To create the app registration for RCT Patching:
1. Log into https://portal.azure.com using your Azure credentials with full admin rights.
2. Search for App registrations.
3. On the App registrations page, click New registration.
4. Give the application a meaningful display Name. You can change the name later.
5. As the Supported account type, select Accounts in this organizational directory only (Recast Software only - Single tenant).
6. Click Register.
7. In the Overview pane that opens, copy the Application (client) ID and Directory (tenant) ID. You'll need to enter these later in your Recast Management Server.
To add the client secret for RCT Patching:
1. On the App registrations page, under Manage, click Certificates & secrets.
2. On the Client secrets tab, add a New client secret.
3. Add a client secret Description (for example. Patching service), choose when the secret Expires, and click Add.
NOTE: You must create a new client secret before the current one expires and change the client secret for your Recast Management Server service connection.
TIP: Schedule a support ticket, task or calendar entry before the expiry time to perform these actions.
DO NOT navigate away from the page before completing the next step!

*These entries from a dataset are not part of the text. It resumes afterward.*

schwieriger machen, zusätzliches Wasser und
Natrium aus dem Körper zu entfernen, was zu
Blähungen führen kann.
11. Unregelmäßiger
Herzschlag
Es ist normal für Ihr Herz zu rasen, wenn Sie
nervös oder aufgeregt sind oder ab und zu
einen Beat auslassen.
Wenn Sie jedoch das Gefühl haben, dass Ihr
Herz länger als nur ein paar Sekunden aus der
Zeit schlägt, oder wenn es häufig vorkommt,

4. Copy the client secret value to a clipboard and save it to a secure location. You will not be able to see the client secret after navigating away from the page. You will need to specify the client secret whenever you modify Entra ID details in Patching, for example, if you want to change the display name of the Entra ID tenant).

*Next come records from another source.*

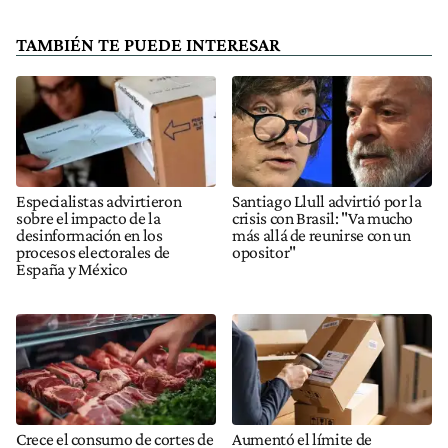
TAMBIÉN TE PUEDE INTERESAR
Especialistas advirtieron
Santiago Llull advirtió por la
sobre el impacto de la
crisis con Brasil: "Va mucho
desinformación en los
más allá de reunirse con un
procesos electorales de
opositor"
España y México
Crece el consumo de cortes de
Aumentó el límite de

To add API permissions for RCT Patching:
1. On the App registrations page, under Manage, click API Permissions.
2. Select Add a permission.
3. On the Microsoft APIs tab, click Microsoft Graph.
4. Add the following permissions:
| Application permissions | DeviceManagementApps.ReadWrite.All | Read and write Intune apps |
| DeviceManagementConfiguration.Read.All | Read Intune device configuration and policies, permission only required to specify application categories in AM deployment processes | |
| GroupMember.Read.All | ||
| Device.Read.All | ||
| Delegated permissions | User.Read |
5. Click Grant admin consent for [Tenant Name].
Once the Entra ID App Registration is done and you have the Application (client) ID, Directory (tenant) ID and Client secret available, you can then add a service connection from your Recast Management Server to Entra ID for Patching.